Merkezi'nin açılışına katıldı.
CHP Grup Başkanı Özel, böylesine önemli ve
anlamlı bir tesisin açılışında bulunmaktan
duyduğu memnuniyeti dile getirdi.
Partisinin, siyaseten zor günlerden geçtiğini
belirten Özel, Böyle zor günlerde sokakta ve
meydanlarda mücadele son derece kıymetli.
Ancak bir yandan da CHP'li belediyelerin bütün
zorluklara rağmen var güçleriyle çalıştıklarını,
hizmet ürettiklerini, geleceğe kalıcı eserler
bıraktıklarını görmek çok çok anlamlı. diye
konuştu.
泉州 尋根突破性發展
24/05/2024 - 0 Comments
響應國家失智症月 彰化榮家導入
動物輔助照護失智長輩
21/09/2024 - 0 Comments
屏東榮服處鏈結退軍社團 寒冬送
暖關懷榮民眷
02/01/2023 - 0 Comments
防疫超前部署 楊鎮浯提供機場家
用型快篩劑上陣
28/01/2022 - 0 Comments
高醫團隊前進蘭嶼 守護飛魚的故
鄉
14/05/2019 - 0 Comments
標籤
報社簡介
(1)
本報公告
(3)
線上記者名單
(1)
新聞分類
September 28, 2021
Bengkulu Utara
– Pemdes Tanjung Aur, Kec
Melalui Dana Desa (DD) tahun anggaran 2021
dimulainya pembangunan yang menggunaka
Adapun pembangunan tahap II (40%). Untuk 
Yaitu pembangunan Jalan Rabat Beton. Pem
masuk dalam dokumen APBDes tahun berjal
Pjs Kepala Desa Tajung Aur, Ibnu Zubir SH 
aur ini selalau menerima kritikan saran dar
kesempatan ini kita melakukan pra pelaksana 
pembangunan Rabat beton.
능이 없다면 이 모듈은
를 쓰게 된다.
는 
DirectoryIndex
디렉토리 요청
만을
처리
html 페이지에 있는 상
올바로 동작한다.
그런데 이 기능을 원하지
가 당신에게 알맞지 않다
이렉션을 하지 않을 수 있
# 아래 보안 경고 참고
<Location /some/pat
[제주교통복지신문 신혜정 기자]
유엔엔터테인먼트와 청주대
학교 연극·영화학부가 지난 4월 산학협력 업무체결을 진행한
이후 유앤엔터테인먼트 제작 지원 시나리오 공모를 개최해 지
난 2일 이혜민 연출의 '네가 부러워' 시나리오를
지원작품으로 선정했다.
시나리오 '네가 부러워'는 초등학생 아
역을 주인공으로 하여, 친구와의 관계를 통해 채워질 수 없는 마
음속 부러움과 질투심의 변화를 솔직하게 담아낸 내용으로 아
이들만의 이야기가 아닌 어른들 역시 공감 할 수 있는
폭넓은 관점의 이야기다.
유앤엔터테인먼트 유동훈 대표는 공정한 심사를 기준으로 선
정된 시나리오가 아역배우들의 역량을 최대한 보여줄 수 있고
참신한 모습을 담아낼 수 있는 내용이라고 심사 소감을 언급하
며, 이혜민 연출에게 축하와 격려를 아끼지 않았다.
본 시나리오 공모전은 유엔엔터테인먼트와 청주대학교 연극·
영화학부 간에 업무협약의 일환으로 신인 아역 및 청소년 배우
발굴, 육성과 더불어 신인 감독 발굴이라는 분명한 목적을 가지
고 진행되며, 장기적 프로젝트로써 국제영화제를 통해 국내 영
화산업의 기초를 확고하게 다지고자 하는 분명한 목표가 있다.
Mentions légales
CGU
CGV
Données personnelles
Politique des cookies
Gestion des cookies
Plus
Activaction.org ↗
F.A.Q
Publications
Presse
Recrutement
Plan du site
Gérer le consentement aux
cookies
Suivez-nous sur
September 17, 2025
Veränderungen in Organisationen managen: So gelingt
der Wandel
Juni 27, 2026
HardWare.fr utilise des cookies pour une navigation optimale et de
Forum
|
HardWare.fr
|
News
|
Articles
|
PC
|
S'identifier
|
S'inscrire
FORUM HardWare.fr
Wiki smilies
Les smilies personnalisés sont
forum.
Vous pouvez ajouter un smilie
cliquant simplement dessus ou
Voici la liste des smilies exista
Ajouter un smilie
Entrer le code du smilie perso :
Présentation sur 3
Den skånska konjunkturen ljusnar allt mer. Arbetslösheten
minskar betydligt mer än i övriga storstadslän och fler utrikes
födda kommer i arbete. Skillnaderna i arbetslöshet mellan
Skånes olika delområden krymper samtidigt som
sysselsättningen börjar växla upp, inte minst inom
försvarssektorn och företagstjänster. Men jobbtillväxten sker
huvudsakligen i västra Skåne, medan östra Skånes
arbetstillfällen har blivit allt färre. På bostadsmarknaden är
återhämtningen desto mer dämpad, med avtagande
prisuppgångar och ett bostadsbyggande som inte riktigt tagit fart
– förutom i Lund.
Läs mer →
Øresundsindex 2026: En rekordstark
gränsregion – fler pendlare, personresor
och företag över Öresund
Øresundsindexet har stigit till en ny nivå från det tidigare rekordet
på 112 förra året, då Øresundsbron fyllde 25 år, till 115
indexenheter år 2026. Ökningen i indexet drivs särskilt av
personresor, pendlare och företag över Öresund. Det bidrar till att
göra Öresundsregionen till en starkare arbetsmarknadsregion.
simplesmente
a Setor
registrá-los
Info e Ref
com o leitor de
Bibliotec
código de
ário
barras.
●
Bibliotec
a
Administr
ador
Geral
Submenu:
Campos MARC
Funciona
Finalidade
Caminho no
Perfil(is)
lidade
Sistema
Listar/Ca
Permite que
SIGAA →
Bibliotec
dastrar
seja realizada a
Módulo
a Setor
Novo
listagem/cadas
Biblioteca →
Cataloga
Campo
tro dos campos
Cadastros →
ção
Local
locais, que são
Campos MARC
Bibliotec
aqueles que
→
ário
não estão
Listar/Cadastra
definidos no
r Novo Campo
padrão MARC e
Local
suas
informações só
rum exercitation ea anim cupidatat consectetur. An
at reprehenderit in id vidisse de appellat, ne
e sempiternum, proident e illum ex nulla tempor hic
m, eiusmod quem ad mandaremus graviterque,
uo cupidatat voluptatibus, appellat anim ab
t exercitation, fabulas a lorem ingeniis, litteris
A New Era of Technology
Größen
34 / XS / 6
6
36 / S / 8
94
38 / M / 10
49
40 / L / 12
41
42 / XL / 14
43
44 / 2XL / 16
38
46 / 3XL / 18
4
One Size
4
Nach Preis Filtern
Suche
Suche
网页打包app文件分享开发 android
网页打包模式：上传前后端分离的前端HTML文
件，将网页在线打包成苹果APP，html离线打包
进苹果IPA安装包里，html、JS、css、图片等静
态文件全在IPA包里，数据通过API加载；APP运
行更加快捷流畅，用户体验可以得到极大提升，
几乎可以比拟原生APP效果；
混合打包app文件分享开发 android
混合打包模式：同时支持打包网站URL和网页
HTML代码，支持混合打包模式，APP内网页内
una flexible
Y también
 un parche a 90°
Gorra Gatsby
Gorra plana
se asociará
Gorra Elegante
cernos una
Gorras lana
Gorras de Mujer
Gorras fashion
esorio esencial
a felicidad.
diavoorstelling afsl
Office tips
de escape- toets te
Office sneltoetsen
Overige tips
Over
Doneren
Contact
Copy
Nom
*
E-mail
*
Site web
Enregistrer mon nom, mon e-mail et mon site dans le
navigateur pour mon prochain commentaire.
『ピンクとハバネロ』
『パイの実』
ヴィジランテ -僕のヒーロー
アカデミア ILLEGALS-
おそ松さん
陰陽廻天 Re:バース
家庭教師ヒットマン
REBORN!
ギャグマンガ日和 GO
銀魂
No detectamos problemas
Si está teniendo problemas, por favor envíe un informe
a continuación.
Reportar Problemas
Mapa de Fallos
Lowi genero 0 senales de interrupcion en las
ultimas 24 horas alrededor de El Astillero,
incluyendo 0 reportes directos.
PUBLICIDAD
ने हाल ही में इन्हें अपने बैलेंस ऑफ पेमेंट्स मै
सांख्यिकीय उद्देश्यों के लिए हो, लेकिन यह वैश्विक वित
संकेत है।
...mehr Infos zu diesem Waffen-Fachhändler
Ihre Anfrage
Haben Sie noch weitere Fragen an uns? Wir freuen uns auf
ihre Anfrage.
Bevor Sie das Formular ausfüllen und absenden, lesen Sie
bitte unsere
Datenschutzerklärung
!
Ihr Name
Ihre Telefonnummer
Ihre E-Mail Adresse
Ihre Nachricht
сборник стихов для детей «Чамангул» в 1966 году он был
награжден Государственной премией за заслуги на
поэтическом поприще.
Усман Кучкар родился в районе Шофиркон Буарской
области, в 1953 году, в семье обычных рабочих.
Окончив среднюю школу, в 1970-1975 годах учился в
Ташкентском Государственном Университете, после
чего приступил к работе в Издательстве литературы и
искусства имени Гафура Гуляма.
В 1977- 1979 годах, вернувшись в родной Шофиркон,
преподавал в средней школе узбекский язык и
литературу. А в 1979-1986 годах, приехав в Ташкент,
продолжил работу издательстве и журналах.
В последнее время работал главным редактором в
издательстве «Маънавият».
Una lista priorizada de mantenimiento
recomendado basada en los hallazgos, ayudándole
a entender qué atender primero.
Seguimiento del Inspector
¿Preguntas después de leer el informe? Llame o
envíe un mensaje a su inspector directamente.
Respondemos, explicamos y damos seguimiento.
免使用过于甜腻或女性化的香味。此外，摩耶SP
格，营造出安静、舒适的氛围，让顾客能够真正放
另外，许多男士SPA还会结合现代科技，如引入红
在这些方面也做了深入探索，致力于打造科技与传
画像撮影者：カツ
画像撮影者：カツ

** WORK TO BE COMPLETED **
From the entries, give the number of lines where the string "годах" is found, and nothing else.

** OUTPUT OF THE EXERCISE **
3